- Material for the task -
= = =

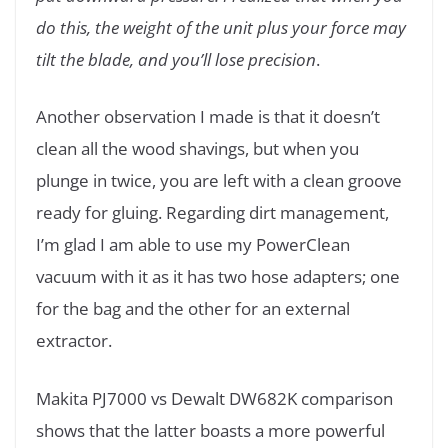
do this, the weight of the unit plus your force may
tilt the blade, and you’ll lose precision
.
Another observation I made is that it doesn’t
clean all the wood shavings, but when you
plunge in twice, you are left with a clean groove
ready for gluing. Regarding dirt management,
I’m glad I am able to use my PowerClean
vacuum with it as it has two hose adapters; one
for the bag and the other for an external
extractor.
Makita PJ7000 vs Dewalt DW682K comparison
shows that the latter boasts a more powerful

= = =

- What to produce -
Up to and including the last line of the listing above, copy exactly every line from the one that contains "Another observation I made is that it doesn’t" onward; leave out all others.

- Task output -
Another observation I made is that it doesn’t
clean all the wood shavings, but when you
plunge in twice, you are left with a clean groove
ready for gluing. Regarding dirt management,
I’m glad I am able to use my PowerClean
vacuum with it as it has two hose adapters; one
for the bag and the other for an external
extractor.
Makita PJ7000 vs Dewalt DW682K comparison
shows that the latter boasts a more powerful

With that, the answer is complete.